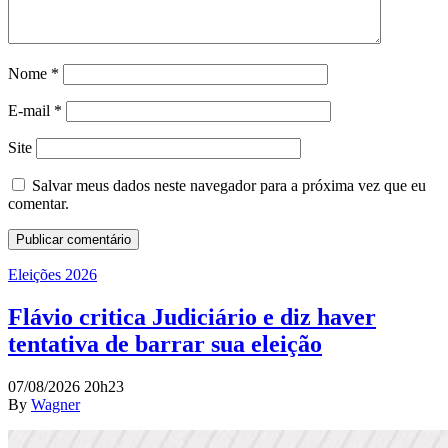
Nome
*
E-mail
*
Site
Salvar meus dados neste navegador para a próxima vez que eu
comentar.
Eleições 2026
Flávio critica Judiciário e diz haver
tentativa de barrar sua eleição
07/08/2026 20h23
By
Wagner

Requirement: None of the pictures belong in the copy; transcribe the rest of the data exactly.

Result for this task:
Nome
*
E-mail
*
Site
Salvar meus dados neste navegador para a próxima vez que eu
comentar.
Eleições 2026
Flávio critica Judiciário e diz haver
tentativa de barrar sua eleição
07/08/2026 20h23
By
Wagner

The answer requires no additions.